2話「むにゅむにゅとの出会い」
長い銀髪は真っ直ぐに伸び、肌はごみ一つない砂丘のように滑らか。紅の瞳を彩る長い睫毛は花のように目もとを彩り、つんと立った薄く控えめな唇は慎ましくも落ち着いた女性の魅力を放っている。
そんなレイビアだが、王子の周囲の者たちの策略によって、強制的に西の塔地域に贈られてしまう。

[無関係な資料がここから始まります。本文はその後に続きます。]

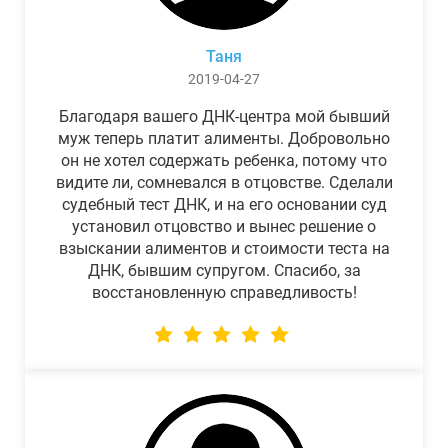
Таня
2019-04-27
Благодаря вашего ДНК-центра мой бывший
муж теперь платит алименты. Добровольно
он не хотел содержать ребенка, потому что
видите ли, сомневался в отцовстве. Сделали
судебный тест ДНК, и на его основании суд
установил отцовство и вынес решение о
взыскании алиментов и стоимости теста на
ДНК, бывшим супругом. Спасибо, за
восстановленную справедливость!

だが、岩場と草原が合わさったような場所に放置されていたレイビアは、運よく一体の魔物に見つけてもらうことができて。
「キミ、こんなところで何してるの? 大丈夫?」
「貴方は……私を食べてしまおうと考えているのですか?」
「ええっ、違うよ! あ、でもこのスライムスタイルじゃそう思われても仕方ないか……。ボクはスレオ! こんな怪しい見た目だけど、人に危害を加えることはないよ!」
緑色のむにゅむにゅしたショートヘアを持つスライム男子スレオは純粋にぽつんと佇むレイビアのことを心配していた。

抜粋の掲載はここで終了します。